June 29, 2018 / 1:47 AM / 5 months ago

コラム:落第したドイツ銀、米国事業のさらなる削減必至

[ワシントン 28日 ロイター BREAKINGVIEWS] - ドイツ銀行(DBKGn.DE)は米連邦準備理事会(FRB)のストレステスト(健全性審査)で再び落第し、米国事業のさらなる削減を迫られることになる。

 6月28日、ドイツ銀行は米連邦準備理事会(FRB)のストレステスト(健全性審査)で再び落第し、米国事業のさらなる削減を迫られることになる。写真はフランクフルトのドイツ銀ビル。2月撮影(2018年 ロイター/Ralph Orlowski)

FRBが実施したストレステストの包括的資本分析(CCAR)で不合格となった大手行はドイツ銀の米子会社のみで、規制面で新たな問題が加わる形。法令順守費用を考えると、ゼービング最高経営責任者(CEO)は米国事業を一層圧縮せざるを得なくなり、ライバルの米銀勢の優位性をもっと高めてしまいかねない。

ドイツ銀は、米事業のほんの一部がストレステスト対象だった2015、16両年でさえ、自己資本は最低基準を大幅に上回っていたにもかかわらず、合格できなかった。FRBが懸念要素として挙げたのは、資本計画の相当な脆弱性だった。その後ドイツ銀や他の大手外銀は米国における持ち株会社設立が義務付けられ、今年初めてストレステストに正式に参加した。

ドイツ銀の米子会社は今回、資本計画の脆弱さが再び問題視されてしまった。また複数のFRB幹部によると、リスク管理とデータ処理能力、内部監査の面でも重大で幅広い欠陥が見つかった。いずれにしても不合格を宣告されたことで、ドイツ銀は米子会社から本国の親会社に配当などを支払う際にはFRBの許可が必要になる。

ゼービング氏は4月、米子会社が行う融資を減らすとともに、プライム・ブローカリッジ部門のレバレッジを500億ユーロ削減する方針を発表した。

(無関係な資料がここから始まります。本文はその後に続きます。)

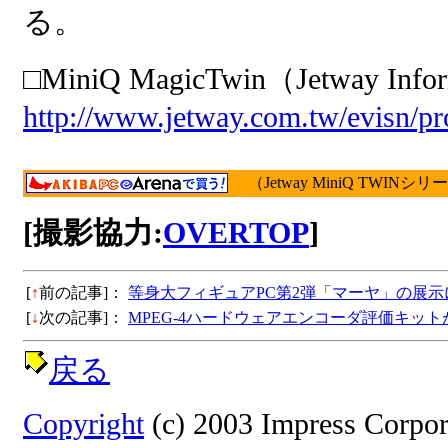
る。
□MiniQ MagicTwin（Jetway Info
http://www.jetway.com.tw/evisn/p
（Jetway MiniQ TWINシリ
[撮影協力:
OVERTOP
]
[
↑
前の記事]：
等身大フィギュアPC第2弾「マーヤ」の展示
[
↓
次の記事]：
MPEG-4ハードウェアエンコーダ評価キットがU
戻る
Copyright
(c) 2003 Impress Corpora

だが法令順守の人員は増やし、15年にはストレステスト対応で約1300人を雇用しており、これが利益に打撃を与えている。

ドイツ銀がストレステストを全面的に免れることは可能だが、それには米子会社の資産規模を現在の3分の1近くまで縮小し、500億ドル未満にしなければならない。そうなれば既存の顧客へのサービス提供が思うようにできない。もっともこれまでの同行の米国におけるさまざまな規制面の失敗に伴う評判上と財務上の痛手が、実際に経営にダメージを与え続けている。

米銀勢のストレステストの成績はもっと良かった。ゴールドマン・サックス(GS.N)とモルガン・スタンレー(MS.N)は資本還元拡大を認められなかったとはいえ、その理由は税制改革による一時的な影響という面が大きかった。JPモルガン(JPM.N)や他の数行は、資本還元計画を修正した上で合格を果たした。

大手行全体では利益の95%を還元する見込みで、米銀勢はそれ以上の気前の良さを見せるだろう。

●背景となるニュース

・FRBは28日、2018年のストレステストのCCARではドイツ銀行の米子会社が大手行で唯一不合格になった。今回からドイツ銀とバークレイズ(BARC.L)、クレディ・スイス(CSGN.S)、RBC(RY.TO)、UBS(UBSG.S)の外銀5行が正式に参加した。

・FRBによると、ドイツ銀の資本計画の裏付けとなるデータと管理態勢に「重大な脆弱性」が見つかった。また緊張状態における収入と損失の想定や試算方法にも問題があった。

・ゴールドマン・サックスとモルガン・スタンレーは、条件付きで合格したため、向こう1年、株主への資本還元規模を増やすことはできない。税制改革による一時的な資本の落ち込みで、緊張状態で自己資本が最低基準を下回るという。

・シティグループ(C.N)、JPモルガン、ウェルズ・ファーゴ(WFC.N)は、即座に配当と自社株買いを拡大する方針を発表した。

*筆者は「Reuters Breakingviews」のコラムニストです。本コラムは筆者の個人的見解に基づいて書かれています。